# Exercise prompt:
An exact copy is needed of each line from the one including "Image attached. Find" through the last line of the entries, both ends counted, with nothing added.

# Source material:
━━━━━━━━━━━━━━━━

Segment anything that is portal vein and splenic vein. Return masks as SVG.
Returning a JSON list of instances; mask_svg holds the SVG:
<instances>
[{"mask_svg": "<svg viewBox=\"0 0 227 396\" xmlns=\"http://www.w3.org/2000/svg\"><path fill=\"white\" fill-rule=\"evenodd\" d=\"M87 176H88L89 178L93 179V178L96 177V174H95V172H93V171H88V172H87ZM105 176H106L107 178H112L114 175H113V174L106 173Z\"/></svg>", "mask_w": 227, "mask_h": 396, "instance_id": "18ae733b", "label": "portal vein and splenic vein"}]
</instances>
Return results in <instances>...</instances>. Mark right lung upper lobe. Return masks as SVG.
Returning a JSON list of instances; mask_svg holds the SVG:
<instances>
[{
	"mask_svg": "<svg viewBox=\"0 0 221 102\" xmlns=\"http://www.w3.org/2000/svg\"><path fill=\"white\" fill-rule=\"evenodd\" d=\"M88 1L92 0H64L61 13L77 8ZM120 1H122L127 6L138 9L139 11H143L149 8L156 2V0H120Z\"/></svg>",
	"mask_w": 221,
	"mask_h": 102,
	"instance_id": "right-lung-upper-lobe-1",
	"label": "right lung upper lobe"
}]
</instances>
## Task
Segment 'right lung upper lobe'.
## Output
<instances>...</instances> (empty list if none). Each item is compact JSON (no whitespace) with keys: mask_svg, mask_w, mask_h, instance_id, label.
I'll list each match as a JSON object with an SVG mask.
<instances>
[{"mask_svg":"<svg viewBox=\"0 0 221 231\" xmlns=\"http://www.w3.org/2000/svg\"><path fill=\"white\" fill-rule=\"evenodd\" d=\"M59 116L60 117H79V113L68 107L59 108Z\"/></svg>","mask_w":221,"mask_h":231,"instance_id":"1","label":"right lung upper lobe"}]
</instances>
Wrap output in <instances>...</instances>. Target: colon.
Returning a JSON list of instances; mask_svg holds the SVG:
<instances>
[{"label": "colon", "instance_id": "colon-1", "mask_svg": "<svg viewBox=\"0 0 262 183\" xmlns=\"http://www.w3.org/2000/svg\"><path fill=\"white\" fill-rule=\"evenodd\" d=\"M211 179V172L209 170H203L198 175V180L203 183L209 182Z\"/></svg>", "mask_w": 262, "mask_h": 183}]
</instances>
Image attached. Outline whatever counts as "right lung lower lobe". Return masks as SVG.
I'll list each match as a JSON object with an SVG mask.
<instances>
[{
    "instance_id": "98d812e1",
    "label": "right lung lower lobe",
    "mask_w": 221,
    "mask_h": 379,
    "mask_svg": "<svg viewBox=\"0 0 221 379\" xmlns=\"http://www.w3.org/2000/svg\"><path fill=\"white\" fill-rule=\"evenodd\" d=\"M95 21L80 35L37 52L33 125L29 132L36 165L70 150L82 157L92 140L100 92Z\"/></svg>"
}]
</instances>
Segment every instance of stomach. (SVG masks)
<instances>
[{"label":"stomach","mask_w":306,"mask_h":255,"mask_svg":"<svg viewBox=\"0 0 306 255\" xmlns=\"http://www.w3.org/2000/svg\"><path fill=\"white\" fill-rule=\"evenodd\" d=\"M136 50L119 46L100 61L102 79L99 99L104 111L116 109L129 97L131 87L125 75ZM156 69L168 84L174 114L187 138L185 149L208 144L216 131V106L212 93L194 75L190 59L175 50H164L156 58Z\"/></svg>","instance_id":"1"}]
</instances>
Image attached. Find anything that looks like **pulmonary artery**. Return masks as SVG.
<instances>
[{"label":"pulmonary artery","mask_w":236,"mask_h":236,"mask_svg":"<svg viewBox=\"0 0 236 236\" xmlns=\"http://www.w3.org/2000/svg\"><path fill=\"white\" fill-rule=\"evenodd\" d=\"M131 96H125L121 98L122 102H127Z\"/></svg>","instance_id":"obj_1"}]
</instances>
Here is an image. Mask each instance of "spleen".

━━━━━━━━━━━━━━━━

# Completed task:
Image attached. Find anything that looks like **pulmonary artery**. Return masks as SVG.
<instances>
[{"label":"pulmonary artery","mask_w":236,"mask_h":236,"mask_svg":"<svg viewBox=\"0 0 236 236\" xmlns=\"http://www.w3.org/2000/svg\"><path fill=\"white\" fill-rule=\"evenodd\" d=\"M131 96H125L121 98L122 102H127Z\"/></svg>","instance_id":"obj_1"}]
</instances>
Here is an image. Mask each instance of "spleen".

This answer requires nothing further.